■ Task directions ■
Within the data below, find the string "Vera" and return each line where it occurs.

■ Input data ■
- - -
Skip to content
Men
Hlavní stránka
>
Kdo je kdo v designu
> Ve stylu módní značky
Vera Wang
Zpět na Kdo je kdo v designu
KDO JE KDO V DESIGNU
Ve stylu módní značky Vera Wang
- - -
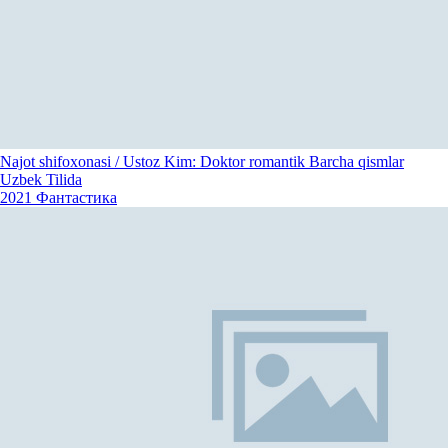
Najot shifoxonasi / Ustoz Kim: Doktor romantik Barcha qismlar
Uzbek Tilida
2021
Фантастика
- - -
■ Result ■
Vera Wang
Ve stylu módní značky Vera Wang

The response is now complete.